Por eso sus canciones no dependen tanto del dato biográfico, aunque este sea llamativo. Sí, hay una historia singular detrás: nacida en Argentina, criada en Shanghai, con presencia en el mercado asiático y una comunidad importante en plataformas chinas. Pero lo que vuelve relevante su propuesta no es la singularidad del recorrido, sino cómo ese recorrido termina filtrándose en una voz artística con cierta consistencia. Catalina no parece usar su historia como argumento principal para que la escuchen; la transforma en un trasfondo que sostiene lo que realmente importa, que es la música.

También resulta interesante la dirección que toma esta etapa de su carrera. Su decisión de acercarse con más firmeza al ámbito argentino e hispanohablante no suena a repliegue ni a corrección de estrategia, sino a expansión. Como si, después de haber desarrollado una presencia importante en Asia y de haber probado distintos registros e idiomas, el proyecto empezara a ordenar sus piezas hacia una nueva conversación. No se trata de regresar a una raíz pura, porque en Catalina esa pureza simplemente no existe. Se trata más bien de abrir otro frente de escucha para una propuesta que ya nació cruzada por varias capas.

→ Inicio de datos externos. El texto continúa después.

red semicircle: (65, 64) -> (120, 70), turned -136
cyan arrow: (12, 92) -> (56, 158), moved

En ese sentido, Catalina encarna algo que no siempre aparece con claridad en la música pop contemporánea: la posibilidad de ser accesible sin simplificarse demasiado. Sus canciones no renuncian a la emoción directa, pero tampoco se entregan del todo a lo previsible. Hay en ellas una búsqueda de calidez, de cercanía, incluso de cierta vocación melódica amplia, aunque siempre atravesada por una identidad que no termina de acomodarse a un molde único. Eso le da un matiz particular frente a tantos proyectos que parecen diseñados para ser entendidos de inmediato.

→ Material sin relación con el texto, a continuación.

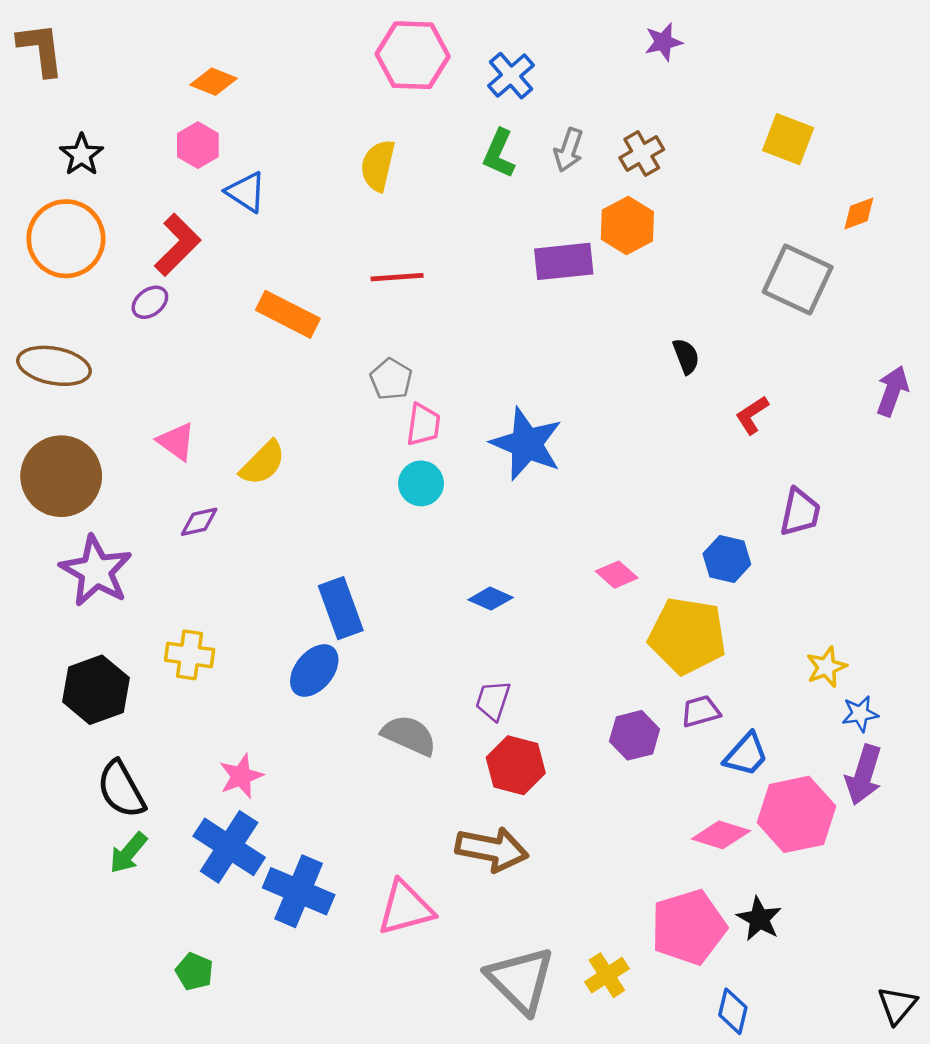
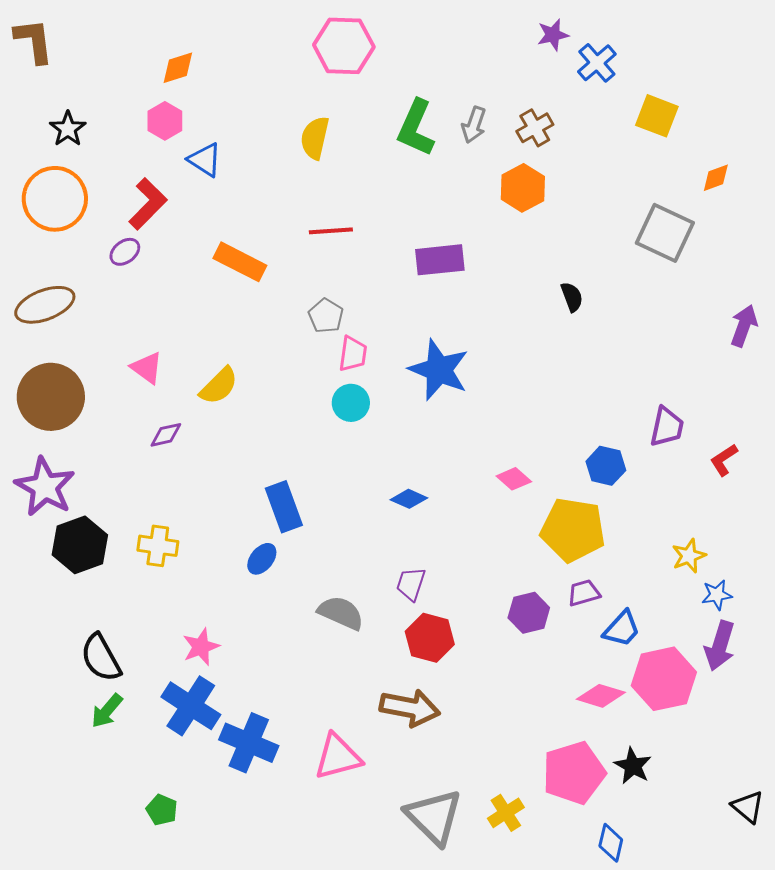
blue cross: (511, 76) -> (597, 63), moved
orange diamond: (214, 82) -> (178, 68), turned -39
green L-shape: (499, 154) -> (416, 128), size x1.4
purple rectangle: (564, 261) -> (440, 260), moved
brown ellipse: (54, 366) -> (45, 305), turned -32
red L-shape: (752, 415) -> (724, 460), moved
purple star: (96, 571) -> (45, 487), moved
blue ellipse: (314, 671) -> (262, 559), size x0.7
black hexagon: (96, 690) -> (80, 545), moved
black triangle: (897, 1005) -> (748, 807), moved, turned -30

Más que presentarse como promesa internacional o como anomalía biográfica, Catalina empieza a perfilarse como una artista con una intuición clara sobre su propio territorio: uno hecho de desplazamientos, de lenguas que se tocan, de géneros que conviven sin empujarse entre sí y de emociones que no necesitan exagerarse para dejar marca. En vez de elegir una sola casa, su música parece haber decidido construirla en el tránsito. Y desde ahí, lo que propone no es poca cosa: una forma de pertenecer sin renunciar a la complejidad de todo lo que la compone.